▶ Excerpted records
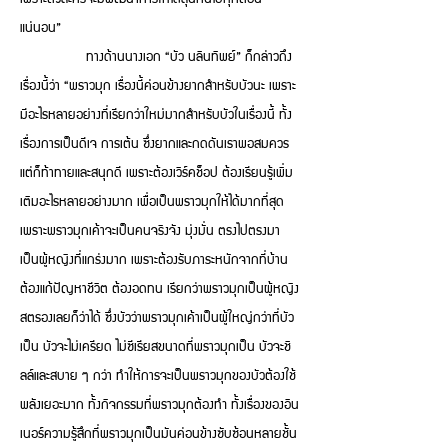
แน่นอน”
ทางด้านนางเอก “บัว นลินทิพย์” ก็กล่าวถึง
เรื่องนี้ว่า “พราวมุก เรื่องนี้ค่อนข้างยากสำหรับบัวนะ เพราะ
มีอะไรหลายอย่างที่เรียกว่าใหม่มากสำหรับบัวในเรื่องนี้ ทั้ง
เรื่องการเป็นดีเจ การเต้น ซึ่งยากและกดดันเราพอสมควร
แต่ก็ท้าทายและสนุกดี เพราะต้องเวิร์คช็อป ต้องเรียนรู้เพิ่ม
เติมอะไรหลายอย่างมาก เพื่อเป็นพราวมุกให้ได้มากที่สุด
เพราะพราวมุกเค้าจะเป็นคนจริงจัง มุ่งมั่น ตรงไปตรงมา
เป็นผู้หญิงที่แกร่งมาก เพราะต้องรับภาระหนักจากที่บ้าน
ต้องแก้ปัญหาชีวิต ต้องอดทน เรียกว่าพราวมุกเป็นผู้หญิง
สตรองเลยก็ว่าได้ ซึ่งบัวว่าพราวมุกเค้าเป็นผู้ใหญ่กว่าที่บัว
เป็น บัวจะไม่เครียด ไม่ซีเรียสขนาดที่พราวมุกเป็น บัวจะชิ
ลล์และสบาย ๆ กว่า ทำให้การจะเป็นพราวมุกของบัวต้องใช้
พลังเยอะมาก ทั้งกิจกรรมที่พราวมุกต้องทำ ทั้งเรื่องของอิน
เนอร์ความรู้สึกที่พราวมุกเป็นมันค่อนข้างซับซ้อนหลายชั้น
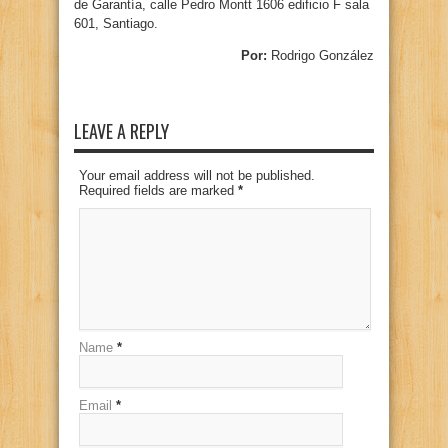
de Garantía, calle Pedro Montt 1606 edificio F sala
601, Santiago.
Por:
Rodrigo González
LEAVE A REPLY
Your email address will not be published.
Required fields are marked
*
Name
*
Email
*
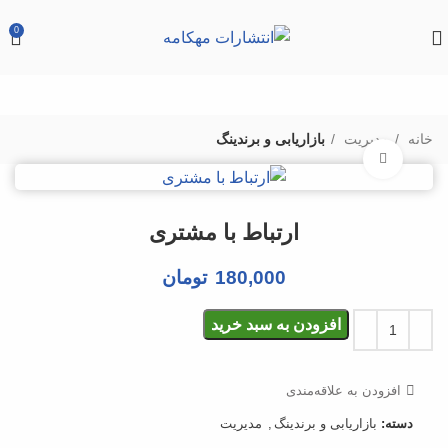
0
خانه
مدیریت
بازاریابی و برندینگ
بزرگنمایی تصویر
ارتباط با مشتری
180,000
تومان
افزودن به سبد خرید
افزودن به علاقه‌مندی
دسته:
بازاریابی و برندینگ
,
مدیریت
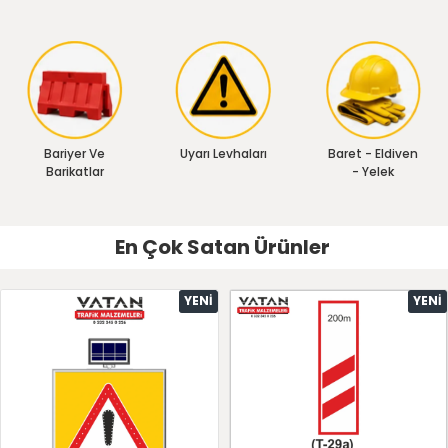
Bariyer Ve
Uyarı Levhaları
Baret - Eldiven
Barikatlar
- Yelek
En Çok Satan Ürünler
YENI
YENI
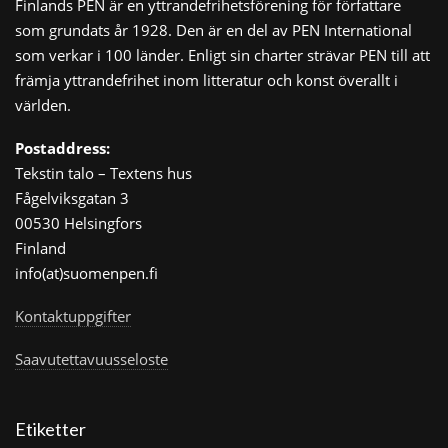
Finlands PEN är en yttrandefrihetsförening för författare
som grundats år 1928. Den är en del av PEN International
som verkar i 100 länder. Enligt sin charter strävar PEN till att
främja yttrandefrihet inom litteratur och konst överallt i
världen.
Postaddress:
Tekstin talo – Textens hus
Fågelviksgatan 3
00530 Helsingfors
Finland
info(at)suomenpen.fi
Kontaktuppgifter
Saavutettavuusseloste
Etiketter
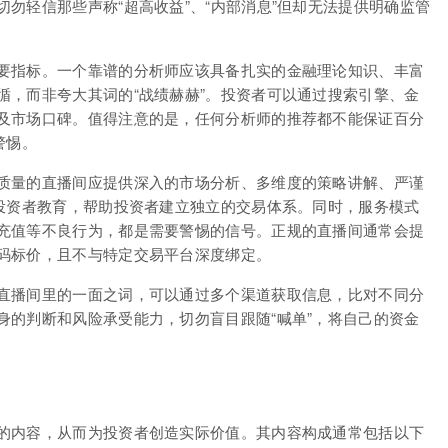
勿轻信那些声称“超高收益”、“内部消息”但却无法提供明确监管
要指标。一个靠谱的分析师应该具备扎实的金融理论知识、丰富
循，而非夸大其词的“战绩赫赫”。投资者可以通过搜索引擎、金
及市场口碑。值得注意的是，任何分析师的推荐都不能保证百分
警惕。
质量的直播间应提供深入的市场分析、多维度的策略讲解、严谨
重投资者教育，帮助投资者建立独立的交易体系。同时，服务模式
充值等不良行为，都是需要警惕的信号。正规的直播间通常会提
码标价，且不与特定交易平台深度绑定。
直播间里的一面之词，可以通过多个渠道获取信息，比对不同分
身的判断和风险承受能力，切勿盲目跟随“喊单”，将自己的资金
的内容，从而为投资者创造实际价值。其内容构成通常包括以下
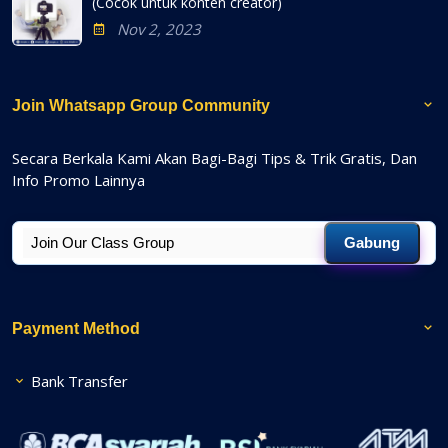
(Cocok untuk konten creator)
Nov 2, 2023
Join Whatsapp Group Community
Secara Berkala Kami Akan Bagi-Bagi Tips & Trik Gratis, Dan
Info Promo Lainnya
Gabung
Payment Method
Bank Transfer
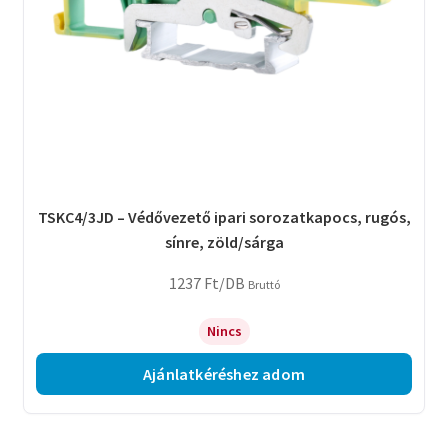
TSKC4/3JD – Védővezető ipari sorozatkapocs, rugós,
sínre, zöld/sárga
1237
Ft
/DB
Bruttó
Nincs
Ajánlatkéréshez adom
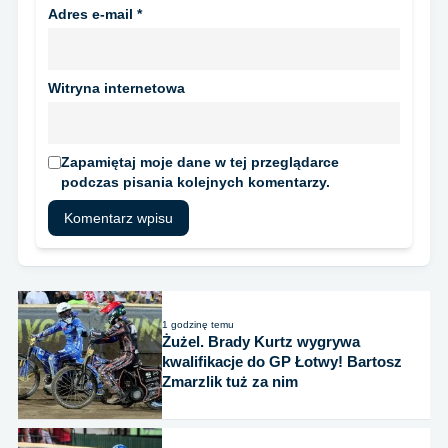
Adres e-mail
*
Witryna internetowa
Zapamiętaj moje dane w tej przeglądarce
podczas pisania kolejnych komentarzy.
1 godzinę temu
Żużel. Brady Kurtz wygrywa
kwalifikacje do GP Łotwy! Bartosz
Zmarzlik tuż za nim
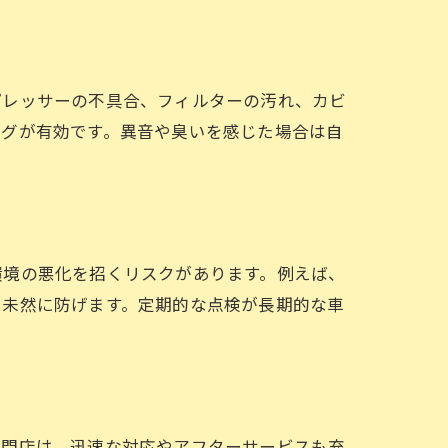
プレッサーの不具合、フィルターの汚れ、カビ
ングが有効です。異音や臭いを感じた場合は自
環境の悪化を招くリスクがあります。例えば、
を未然に防げます。定期的な点検が長期的な車
専門店は、迅速な対応やアフターサービスも充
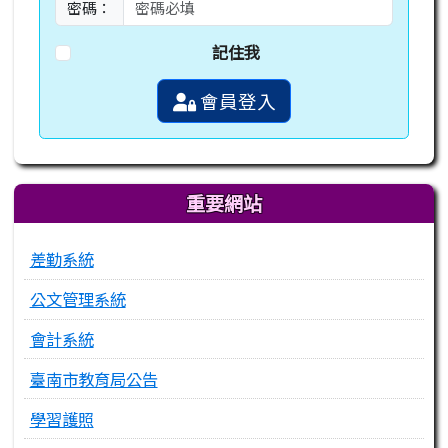
密碼：
記住我
會員登入
重要網站
差勤系統
公文管理系統
會計系統
臺南市教育局公告
學習護照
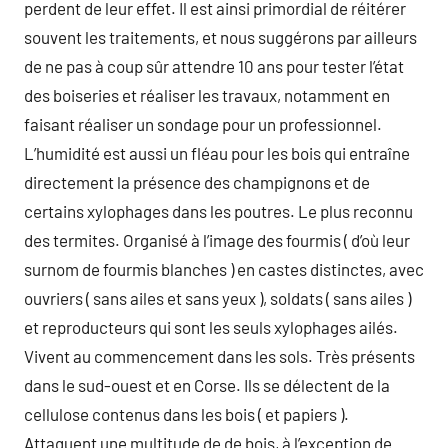
perdent de leur effet. Il est ainsi primordial de réitérer
souvent les traitements, et nous suggérons par ailleurs
de ne pas à coup sûr attendre 10 ans pour tester l’état
des boiseries et réaliser les travaux, notamment en
faisant réaliser un sondage pour un professionnel.
L’humidité est aussi un fléau pour les bois qui entraîne
directement la présence des champignons et de
certains xylophages dans les poutres. Le plus reconnu
des termites. Organisé à l’image des fourmis ( d’où leur
surnom de fourmis blanches ) en castes distinctes, avec
ouvriers ( sans ailes et sans yeux ), soldats ( sans ailes )
et reproducteurs qui sont les seuls xylophages ailés.
Vivent au commencement dans les sols. Très présents
dans le sud-ouest et en Corse. Ils se délectent de la
cellulose contenus dans les bois ( et papiers ).
Attaquent une multitude de de bois, à l’exception de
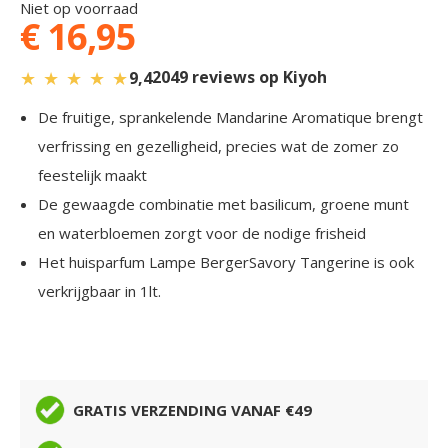
Niet op voorraad
€ 16,95
★
★
★
★
★
2049 reviews op Kiyoh
9,4
De fruitige, sprankelende Mandarine Aromatique brengt
verfrissing en gezelligheid, precies wat de zomer zo
feestelijk maakt
De gewaagde combinatie met basilicum, groene munt
en waterbloemen zorgt voor de nodige frisheid
Het huisparfum Lampe BergerSavory Tangerine is ook
verkrijgbaar in 1lt.
GRATIS VERZENDING VANAF €49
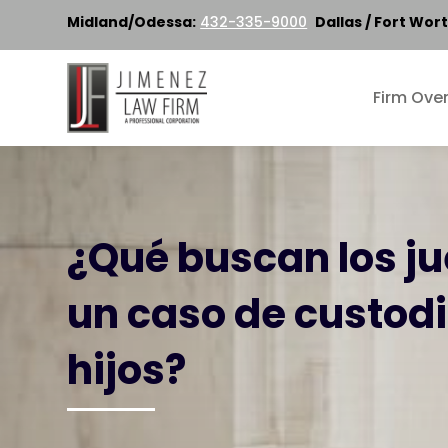
Midland/Odessa:
432-335-9000
Dallas / Fort Wort
Firm Ove
¿Qué buscan los j
un caso de custod
hijos?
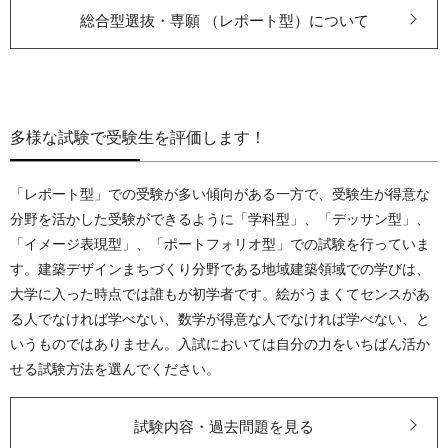
総合型選抜・専願 （レポート型）について
多様な試験で受験生を評価します！
「レポート型」での受験が多い傾向がある一方で、受験生が得意な
分野を活かした受験ができるように「学科型」、「デッサン型」、
「イメージ表現型」、「ポートフォリオ型」での試験を行っていま
す。建築デザインまちづくり分野である地域建築領域での学びは、
大学に入った時点では誰もが初学者です。絵がうまくてセンスがあ
る人でなければ学べない、数学が得意な人でなければ学べない、と
いうものではありません。入試においては自分の力をいちばん活か
せる試験方法を選んでください。
試験内容・過去問題を見る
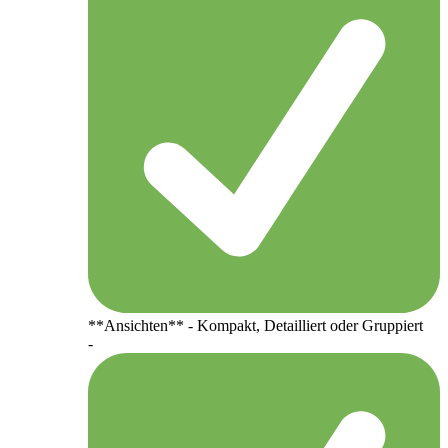
**Ansichten** - Kompakt, Detailliert oder Gruppiert
-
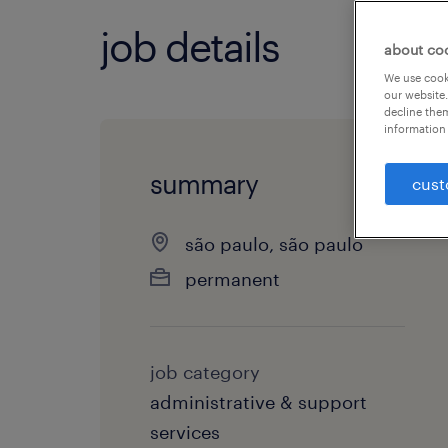
job details
about co
We use cooki
our website.
decline them
information 
summary
cust
são paulo, são paulo
permanent
job category
administrative & support
services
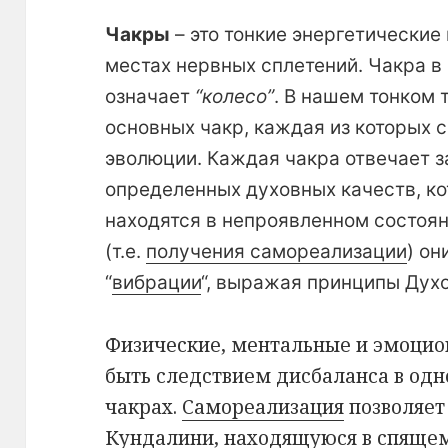
Чакры
– это тонкие энергетические
местах нервных сплетений. Чакра в
означает
“колесо”
. В нашем тонком
основных чакр, каждая из которых 
эволюции. Каждая чакра отвечает з
определенных духовных качеств, к
находятся в непроявленном состоя
(т.е.
получения самореализации
) он
“
вибрации
“, выражая принципы Духо
Ф
изические, ментальные и эмоци
быть следствием дисбаланса в одн
чакрах.
Самореализация
позволяет
Кундалини, находящуюся в спящем 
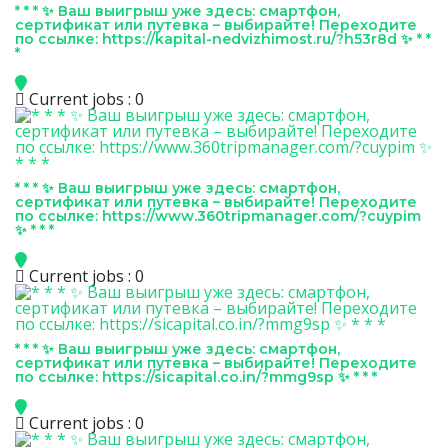
* * * ✨ Ваш выигрыш уже здесь: смартфон,
сертификат или путевка – выбирайте! Переходите
по ссылке: https://kapital-nedvizhimost.ru/?h53r8d ✨ * *
*
Current jobs : 0
* * * ✨ Ваш выигрыш уже здесь: смартфон,
сертификат или путевка – выбирайте! Переходите
по ссылке: https://www.360tripmanager.com/?cuypim
✨ * * *
Current jobs : 0
* * * ✨ Ваш выигрыш уже здесь: смартфон,
сертификат или путевка – выбирайте! Переходите
по ссылке: https://sicapital.co.in/?mmg9sp ✨ * * *
Current jobs : 0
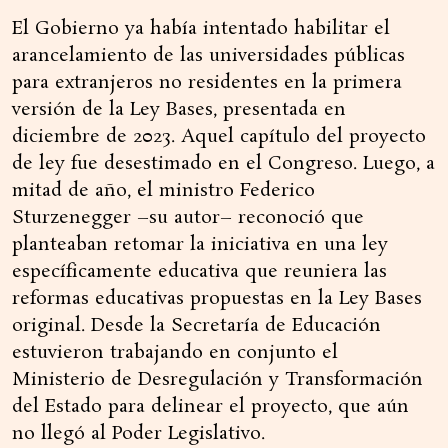
El Gobierno ya había intentado habilitar el
arancelamiento de las universidades públicas
para extranjeros no residentes en la primera
versión de la Ley Bases, presentada en
diciembre de 2023. Aquel capítulo del proyecto
de ley fue desestimado en el Congreso. Luego, a
mitad de año, el ministro Federico
Sturzenegger –su autor– reconoció que
planteaban retomar la iniciativa en una ley
específicamente educativa que reuniera las
reformas educativas propuestas en la Ley Bases
original. Desde la Secretaría de Educación
estuvieron trabajando en conjunto el
Ministerio de Desregulación y Transformación
del Estado para delinear el proyecto, que aún
no llegó al Poder Legislativo.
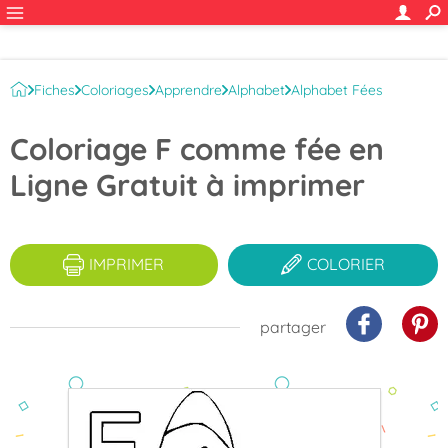
Fiches
Coloriages
Apprendre
Alphabet
Alphabet Fées
Coloriage F comme fée en
Ligne Gratuit à imprimer
IMPRIMER
COLORIER
partager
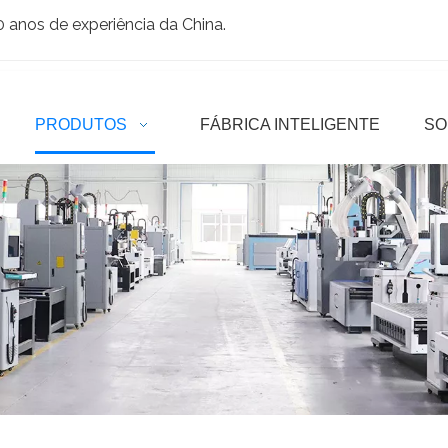
anos de experiência da China.
PRODUTOS
FÁBRICA INTELIGENTE
SO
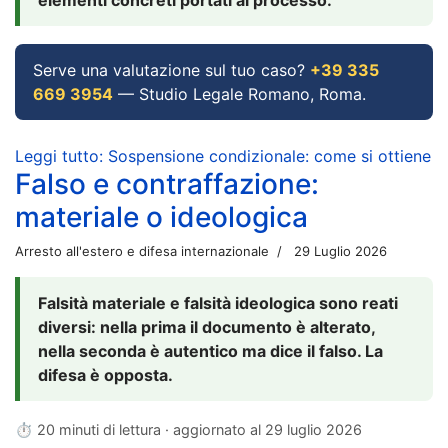
Serve una valutazione sul tuo caso?
+39 335
669 3954
— Studio Legale Romano, Roma.
Leggi tutto: Sospensione condizionale: come si ottiene
Falso e contraffazione:
materiale o ideologica
Arresto all'estero e difesa internazionale
29 Luglio 2026
Falsità materiale e falsità ideologica sono reati
diversi: nella prima il documento è alterato,
nella seconda è autentico ma dice il falso. La
difesa è opposta.
⏱ 20 minuti di lettura · aggiornato al
29 luglio 2026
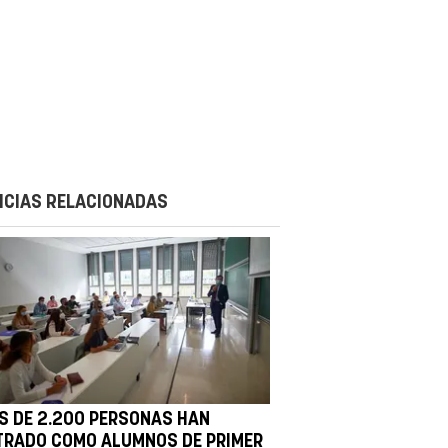
ICIAS RELACIONADAS
S DE 2.200 PERSONAS HAN
TRADO COMO ALUMNOS DE PRIMER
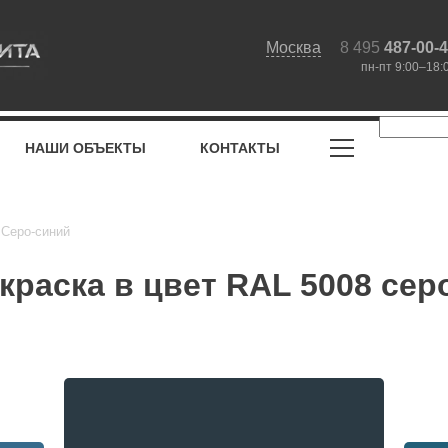
Москва
8 495
487-00-
пн-пт 9:00–18:
НАШИ ОБЪЕКТЫ
КОНТАКТЫ
 Серо-синий
раска в цвет RAL 5008 сер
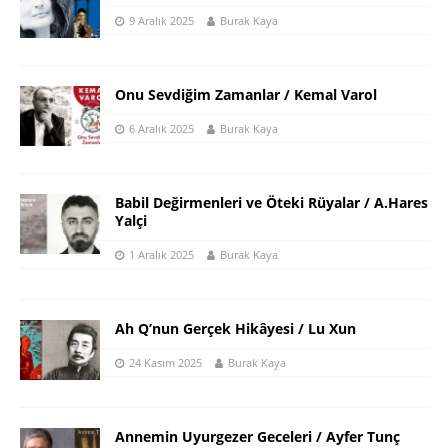
9 Aralık 2025
Burak Kaya
Onu Sevdiğim Zamanlar / Kemal Varol
6 Aralık 2025
Burak Kaya
Babil Değirmenleri ve Öteki Rüyalar / A.Hares
Yalçi
1 Aralık 2025
Burak Kaya
Ah Q’nun Gerçek Hikâyesi / Lu Xun
24 Kasım 2025
Burak Kaya
Annemin Uyurgezer Geceleri / Ayfer Tunç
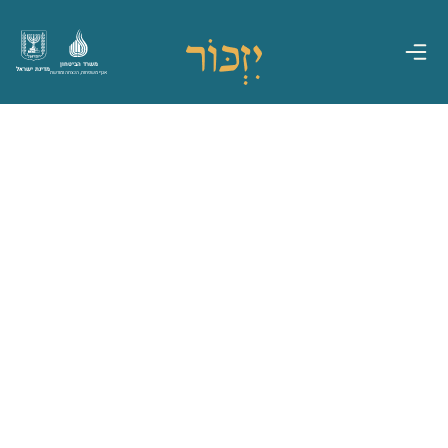
משרד הביטחון
מדינת ישראל
אגף משפחות, הנצחה ומורשת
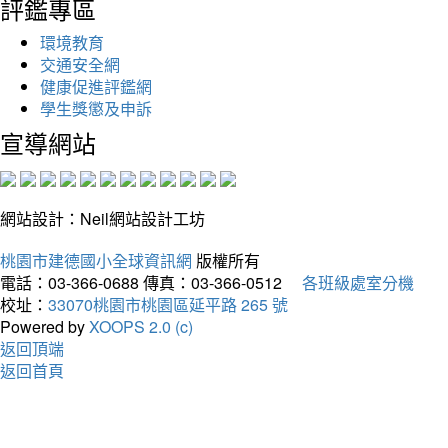
評鑑專區
環境教育
交通安全網
健康促進評鑑網
學生獎懲及申訴
宣導網站
網站設計：Neil網站設計工坊
桃園市建德國小全球資訊網
版權所有
電話：03-366-0688
傳真：03-366-0512
各班級處室分機
校址：
33070桃園市桃園區延平路 265 號
Powered by
XOOPS 2.0 (c)
返回頂端
返回首頁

▶ Requirement
Set the pictures aside and reproduce exactly the lines above, from the line holding "Required fields are marked" through the line holding "som grundats år", both included, with nothing else.

▶ Problem solution
Required fields are marked
*
Name
*
Email
*
0
خانه
مدیریت
بازاریابی و برندینگ
بزرگنمایی تصویر
ارتباط با مشتری
180,000
تومان
افزودن به سبد خرید
افزودن به علاقه‌مندی
دسته:
بازاریابی و برندینگ
,
مدیریت
Bariyer Ve
Uyarı Levhaları
Baret - Eldiven
Barikatlar
- Yelek
En Çok Satan Ürünler
YENI
YENI
Finlands PEN är en yttrandefrihetsförening för författare
som grundats år 1928. Den är en del av PEN International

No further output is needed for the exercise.